Desertification is also a problem and the govt is trying to combat desertification in the Afar, Somali and tigray regions.  In the last ten years the Ethiopian government has been working with the World Food Program for land rehabilitation. We have to look at many areas and change the livelihood and customs of many people, mostly Tigray, so that we can get springs to come back to life, to get money to collect rain water and use it for growing new vegetables in those regions so people can eat.


Q: You were at the UN convention on Climate Change in Cancun last year. Was Cancun a success from Ethiopia’s perspective?

A: Well they were negotiating. What they agreed upon is to reach a decision next year. But most of these things are coming together slowly. What our prime minister said was that we have to accept what they’ve agreed, especially the developed countries, because there is no universal justice on this. Even after they agree they never give the support needed, especially when they have done the damage. He said it’s better to have what they give and then continue to negotiate. Some say it is totally unacceptable and we should walk out. He’s saying ‘No, we don’t have to walk out, we have to be there to have a voice and to continue negotiating.’


Q: Why do you think a project researching herbal medicine in Ethiopia is important?

A: Well there is always development and development is good for the livelihood of a community but in the meantime we are losing some important aspects of what the community lives by. So it’s good to look at what’s there, and in danger of being lost, and to have this on record for the future.

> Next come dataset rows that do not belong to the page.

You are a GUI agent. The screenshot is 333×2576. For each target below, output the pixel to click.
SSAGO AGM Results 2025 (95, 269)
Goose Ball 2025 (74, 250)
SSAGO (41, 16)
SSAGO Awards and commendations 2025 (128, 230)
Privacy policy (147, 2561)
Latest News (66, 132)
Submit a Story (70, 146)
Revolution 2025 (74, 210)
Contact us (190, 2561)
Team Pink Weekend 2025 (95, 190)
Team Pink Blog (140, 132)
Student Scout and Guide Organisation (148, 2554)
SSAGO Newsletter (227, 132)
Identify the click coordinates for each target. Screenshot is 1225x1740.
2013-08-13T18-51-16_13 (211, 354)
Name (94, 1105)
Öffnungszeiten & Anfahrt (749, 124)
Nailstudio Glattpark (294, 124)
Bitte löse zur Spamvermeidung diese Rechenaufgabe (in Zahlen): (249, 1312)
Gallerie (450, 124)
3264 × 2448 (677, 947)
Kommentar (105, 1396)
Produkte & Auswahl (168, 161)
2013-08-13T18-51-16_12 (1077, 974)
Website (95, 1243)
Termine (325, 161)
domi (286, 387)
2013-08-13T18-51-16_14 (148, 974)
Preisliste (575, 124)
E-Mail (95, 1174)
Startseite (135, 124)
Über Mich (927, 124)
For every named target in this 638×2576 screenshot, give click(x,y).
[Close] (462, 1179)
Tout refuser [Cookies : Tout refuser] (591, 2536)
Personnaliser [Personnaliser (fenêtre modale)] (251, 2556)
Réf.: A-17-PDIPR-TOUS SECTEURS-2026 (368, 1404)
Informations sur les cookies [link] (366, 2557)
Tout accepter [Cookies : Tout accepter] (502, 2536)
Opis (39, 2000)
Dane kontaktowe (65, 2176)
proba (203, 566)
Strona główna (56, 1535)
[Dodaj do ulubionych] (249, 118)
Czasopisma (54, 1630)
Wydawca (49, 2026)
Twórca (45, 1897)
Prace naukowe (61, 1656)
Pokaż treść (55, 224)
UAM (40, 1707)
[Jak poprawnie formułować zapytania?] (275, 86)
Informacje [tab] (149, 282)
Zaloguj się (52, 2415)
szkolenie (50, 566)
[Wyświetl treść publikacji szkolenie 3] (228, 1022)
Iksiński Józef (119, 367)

Most Ethiopians rely on traditional medicine for their families and their livestock (80%) and this is mostly wild medicinal plants. But medicinal plant diversity is being depleted and indigenous knowledge of the conservation and use of the plants is disappearing.

A lot of research has been done on plants from the most remote tribes and corners of Ethiopia, and that is important, but not much has been done in the more populated places, which are actually changing faster. The herbs and the knowledge being recorded here actually have a wider application – they will benefit more people.

Dr. Tesfaye pressing herbs in Fiche.


Dr. Tesfaye is head of the Ethiopian Institute of Biodiversity Conservation’s seed bank.